- _About this exercise_
Exclude any images and output the remaining records exactly.

- _Supplied data_
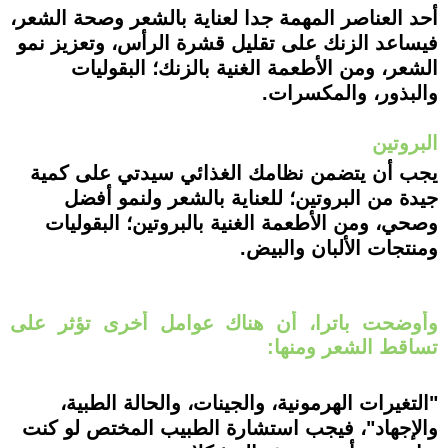
أحد العناصر المهمة جدا لعناية بالشعر وصحة الشعر،
فيساعد الزنك على تقليل قشرة الرأس، وتعزيز نمو
الشعر، ومن الأطعمة الغنية بالزنك؛ البقوليات
والبذور، والمكسرات.
البروتين
يجب أن يتضمن نظامك الغذائي سيدتي على كمية
جيدة من البروتين؛ للعناية بالشعر ولنمو أفضل
وصحي، ومن الأطعمة الغنية بالبروتين؛ البقوليات
ومنتجات الألبان والبيض.
وأوضحت باترا، أن هناك عوامل أخرى تؤثر على
تساقط الشعر ومنها:
"التغيرات الهرمونية، والجينات، والحالة الطبية،
والإجهاد"، فيجب استشارة الطبيب المختص لو كنت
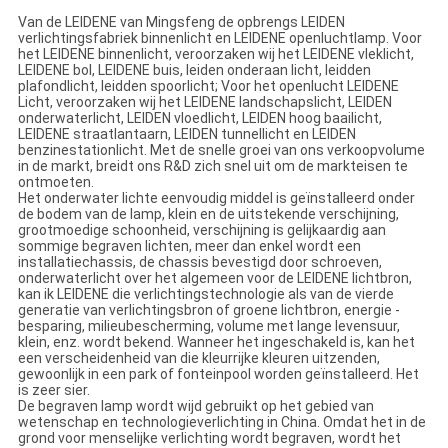
Van de LEIDENE van Mingsfeng de opbrengs LEIDEN
verlichtingsfabriek binnenlicht en LEIDENE openluchtlamp. Voor
het LEIDENE binnenlicht, veroorzaken wij het LEIDENE vleklicht,
LEIDENE bol, LEIDENE buis, leiden onderaan licht, leidden
plafondlicht, leidden spoorlicht; Voor het openlucht LEIDENE
Licht, veroorzaken wij het LEIDENE landschapslicht, LEIDEN
onderwaterlicht, LEIDEN vloedlicht, LEIDEN hoog baailicht,
LEIDENE straatlantaarn, LEIDEN tunnellicht en LEIDEN
benzinestationlicht. Met de snelle groei van ons verkoopvolume
in de markt, breidt ons R&D zich snel uit om de markteisen te
ontmoeten.
Het onderwater lichte eenvoudig middel is geïnstalleerd onder
de bodem van de lamp, klein en de uitstekende verschijning,
grootmoedige schoonheid, verschijning is gelijkaardig aan
sommige begraven lichten, meer dan enkel wordt een
installatiechassis, de chassis bevestigd door schroeven,
onderwaterlicht over het algemeen voor de LEIDENE lichtbron,
kan ik LEIDENE die verlichtingstechnologie als van de vierde
generatie van verlichtingsbron of groene lichtbron, energie -
besparing, milieubescherming, volume met lange levensuur,
klein, enz. wordt bekend. Wanneer het ingeschakeld is, kan het
een verscheidenheid van die kleurrijke kleuren uitzenden,
gewoonlijk in een park of fonteinpool worden geïnstalleerd. Het
is zeer sier.
De begraven lamp wordt wijd gebruikt op het gebied van
wetenschap en technologieverlichting in China. Omdat het in de
grond voor menselijke verlichting wordt begraven, wordt het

- _Output for this exercise_
أحد العناصر المهمة جدا لعناية بالشعر وصحة الشعر،
فيساعد الزنك على تقليل قشرة الرأس، وتعزيز نمو
الشعر، ومن الأطعمة الغنية بالزنك؛ البقوليات
والبذور، والمكسرات.
البروتين
يجب أن يتضمن نظامك الغذائي سيدتي على كمية
جيدة من البروتين؛ للعناية بالشعر ولنمو أفضل
وصحي، ومن الأطعمة الغنية بالبروتين؛ البقوليات
ومنتجات الألبان والبيض.
وأوضحت باترا، أن هناك عوامل أخرى تؤثر على
تساقط الشعر ومنها:
"التغيرات الهرمونية، والجينات، والحالة الطبية،
والإجهاد"، فيجب استشارة الطبيب المختص لو كنت
Van de LEIDENE van Mingsfeng de opbrengs LEIDEN
verlichtingsfabriek binnenlicht en LEIDENE openluchtlamp. Voor
het LEIDENE binnenlicht, veroorzaken wij het LEIDENE vleklicht,
LEIDENE bol, LEIDENE buis, leiden onderaan licht, leidden
plafondlicht, leidden spoorlicht; Voor het openlucht LEIDENE
Licht, veroorzaken wij het LEIDENE landschapslicht, LEIDEN
onderwaterlicht, LEIDEN vloedlicht, LEIDEN hoog baailicht,
LEIDENE straatlantaarn, LEIDEN tunnellicht en LEIDEN
benzinestationlicht. Met de snelle groei van ons verkoopvolume
in de markt, breidt ons R&D zich snel uit om de markteisen te
ontmoeten.
Het onderwater lichte eenvoudig middel is geïnstalleerd onder
de bodem van de lamp, klein en de uitstekende verschijning,
grootmoedige schoonheid, verschijning is gelijkaardig aan
sommige begraven lichten, meer dan enkel wordt een
installatiechassis, de chassis bevestigd door schroeven,
onderwaterlicht over het algemeen voor de LEIDENE lichtbron,
kan ik LEIDENE die verlichtingstechnologie als van de vierde
generatie van verlichtingsbron of groene lichtbron, energie -
besparing, milieubescherming, volume met lange levensuur,
klein, enz. wordt bekend. Wanneer het ingeschakeld is, kan het
een verscheidenheid van die kleurrijke kleuren uitzenden,
gewoonlijk in een park of fonteinpool worden geïnstalleerd. Het
is zeer sier.
De begraven lamp wordt wijd gebruikt op het gebied van
wetenschap en technologieverlichting in China. Omdat het in de
grond voor menselijke verlichting wordt begraven, wordt het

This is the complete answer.